GOAL OF THE EXERCISE: Work through the records that follow and return each line containing the word "valdayo".

DATA SUPPLIED:
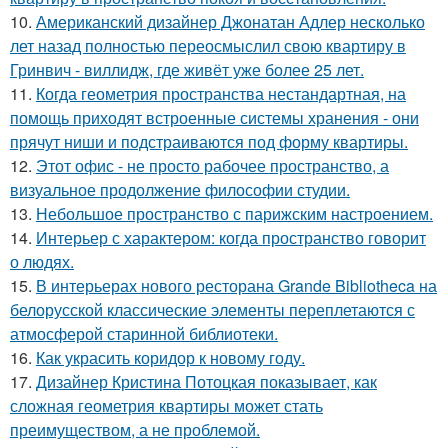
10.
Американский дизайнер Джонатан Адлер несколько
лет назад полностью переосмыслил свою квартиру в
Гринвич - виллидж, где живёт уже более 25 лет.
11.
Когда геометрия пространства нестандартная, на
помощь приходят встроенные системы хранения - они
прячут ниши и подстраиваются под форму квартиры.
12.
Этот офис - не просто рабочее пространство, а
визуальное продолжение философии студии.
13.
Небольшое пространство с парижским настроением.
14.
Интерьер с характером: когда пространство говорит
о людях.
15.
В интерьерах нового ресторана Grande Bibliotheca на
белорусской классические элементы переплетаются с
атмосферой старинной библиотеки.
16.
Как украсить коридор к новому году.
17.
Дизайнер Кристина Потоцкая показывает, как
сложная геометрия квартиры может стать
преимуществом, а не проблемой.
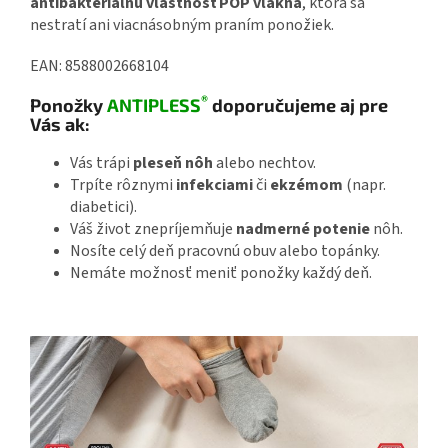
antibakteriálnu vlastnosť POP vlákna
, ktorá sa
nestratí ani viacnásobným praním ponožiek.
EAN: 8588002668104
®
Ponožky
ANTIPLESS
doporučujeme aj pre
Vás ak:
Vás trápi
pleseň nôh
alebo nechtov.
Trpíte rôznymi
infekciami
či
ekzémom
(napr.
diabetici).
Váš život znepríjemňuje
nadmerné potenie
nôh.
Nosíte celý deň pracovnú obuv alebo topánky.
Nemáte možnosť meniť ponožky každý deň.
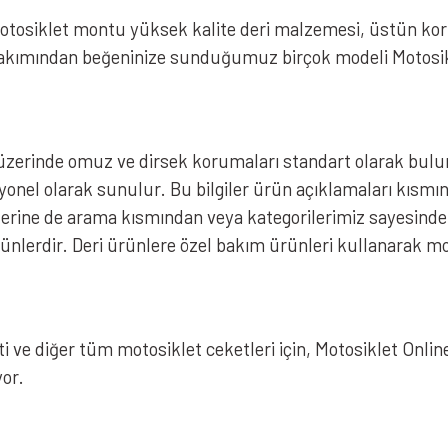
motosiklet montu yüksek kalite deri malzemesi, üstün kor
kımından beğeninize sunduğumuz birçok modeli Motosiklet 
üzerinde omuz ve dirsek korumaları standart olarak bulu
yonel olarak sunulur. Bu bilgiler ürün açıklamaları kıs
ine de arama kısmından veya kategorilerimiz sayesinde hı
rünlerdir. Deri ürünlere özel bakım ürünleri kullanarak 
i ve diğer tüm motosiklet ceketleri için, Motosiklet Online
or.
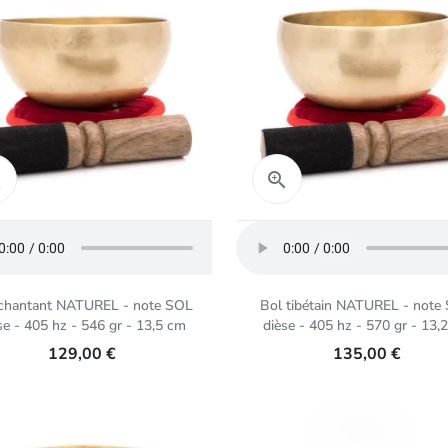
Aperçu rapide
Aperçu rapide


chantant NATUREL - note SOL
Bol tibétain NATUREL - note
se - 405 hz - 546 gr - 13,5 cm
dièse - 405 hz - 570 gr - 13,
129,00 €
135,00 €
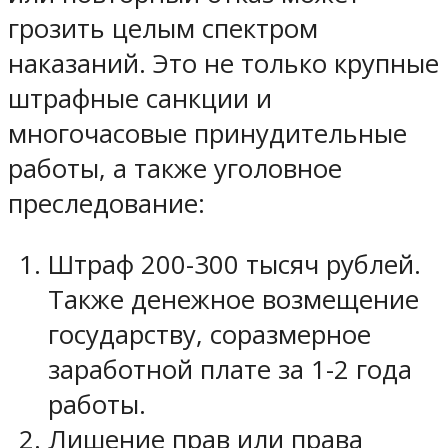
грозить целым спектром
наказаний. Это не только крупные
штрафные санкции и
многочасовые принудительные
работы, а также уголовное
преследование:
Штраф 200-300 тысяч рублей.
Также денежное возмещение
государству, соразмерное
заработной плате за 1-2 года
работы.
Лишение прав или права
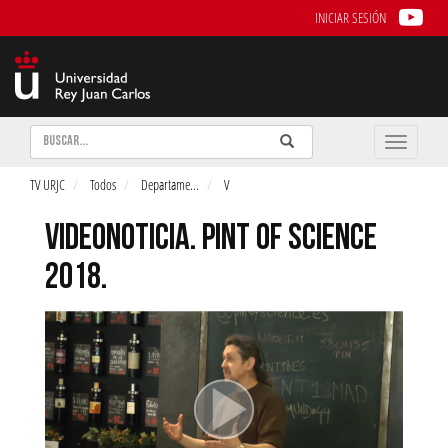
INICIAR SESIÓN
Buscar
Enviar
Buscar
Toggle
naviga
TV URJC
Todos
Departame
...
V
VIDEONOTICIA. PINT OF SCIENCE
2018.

* * *

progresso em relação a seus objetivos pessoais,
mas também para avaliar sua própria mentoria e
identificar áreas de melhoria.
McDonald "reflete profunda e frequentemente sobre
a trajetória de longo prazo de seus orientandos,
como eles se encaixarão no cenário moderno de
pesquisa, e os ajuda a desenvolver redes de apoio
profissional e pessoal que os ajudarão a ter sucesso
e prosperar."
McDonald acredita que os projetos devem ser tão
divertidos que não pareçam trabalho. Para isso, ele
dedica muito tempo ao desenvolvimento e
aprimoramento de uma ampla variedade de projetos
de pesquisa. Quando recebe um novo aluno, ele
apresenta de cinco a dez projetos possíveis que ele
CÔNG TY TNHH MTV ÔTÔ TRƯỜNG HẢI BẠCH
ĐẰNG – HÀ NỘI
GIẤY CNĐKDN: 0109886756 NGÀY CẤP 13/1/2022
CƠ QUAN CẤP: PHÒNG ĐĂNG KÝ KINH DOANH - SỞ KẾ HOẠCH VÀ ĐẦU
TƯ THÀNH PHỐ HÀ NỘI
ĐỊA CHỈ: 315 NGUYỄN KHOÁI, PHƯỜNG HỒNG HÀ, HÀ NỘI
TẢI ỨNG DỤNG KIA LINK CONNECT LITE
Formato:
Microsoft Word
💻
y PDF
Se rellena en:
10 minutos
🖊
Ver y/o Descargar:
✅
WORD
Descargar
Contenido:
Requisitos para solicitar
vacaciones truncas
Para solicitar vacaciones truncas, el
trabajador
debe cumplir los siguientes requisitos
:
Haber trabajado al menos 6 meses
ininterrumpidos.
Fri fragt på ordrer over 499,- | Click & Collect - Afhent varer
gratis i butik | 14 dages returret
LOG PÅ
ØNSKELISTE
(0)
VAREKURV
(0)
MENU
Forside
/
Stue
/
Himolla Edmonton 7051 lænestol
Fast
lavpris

==

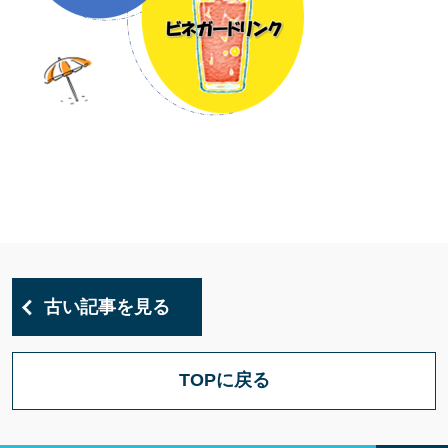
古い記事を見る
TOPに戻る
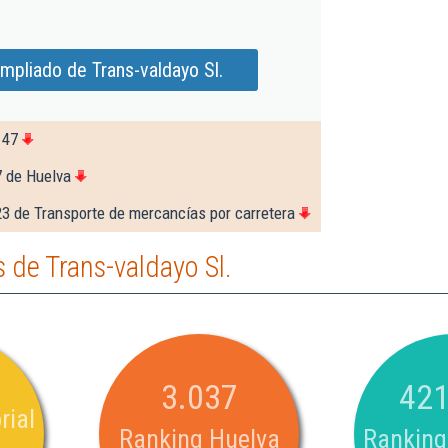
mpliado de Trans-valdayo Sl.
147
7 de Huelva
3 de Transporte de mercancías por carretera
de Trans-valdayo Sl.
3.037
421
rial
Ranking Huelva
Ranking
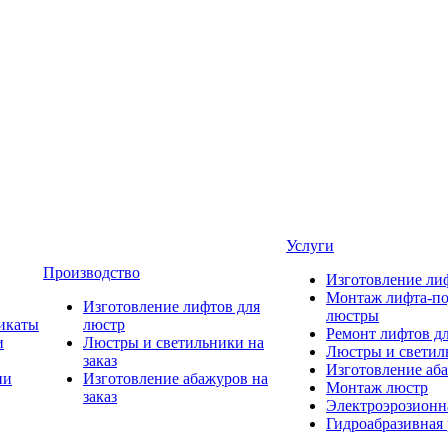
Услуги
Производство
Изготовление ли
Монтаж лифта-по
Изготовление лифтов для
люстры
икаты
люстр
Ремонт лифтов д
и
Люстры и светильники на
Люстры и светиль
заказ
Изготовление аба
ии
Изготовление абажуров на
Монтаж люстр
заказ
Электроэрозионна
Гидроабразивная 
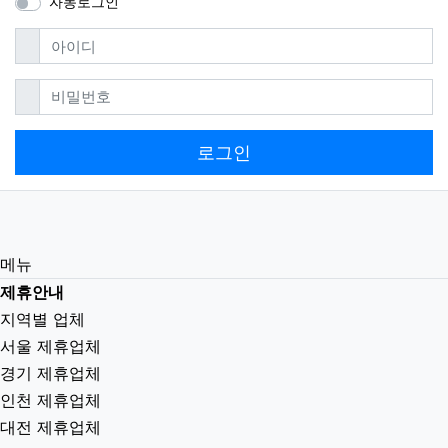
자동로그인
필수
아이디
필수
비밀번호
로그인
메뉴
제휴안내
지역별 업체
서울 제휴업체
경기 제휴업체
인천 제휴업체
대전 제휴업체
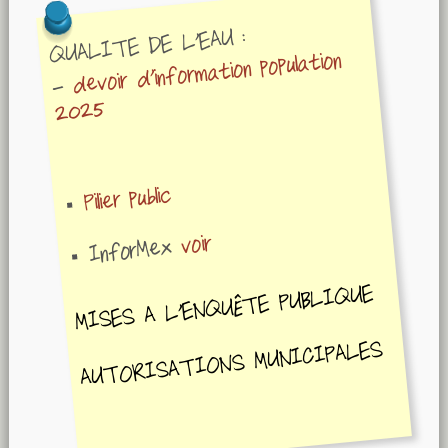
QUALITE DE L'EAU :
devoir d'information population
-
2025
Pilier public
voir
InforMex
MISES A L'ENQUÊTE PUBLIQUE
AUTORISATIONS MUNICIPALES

SOLUTION TO THE EXERCISE:
mpliado de Trans-valdayo Sl.
de Trans-valdayo Sl.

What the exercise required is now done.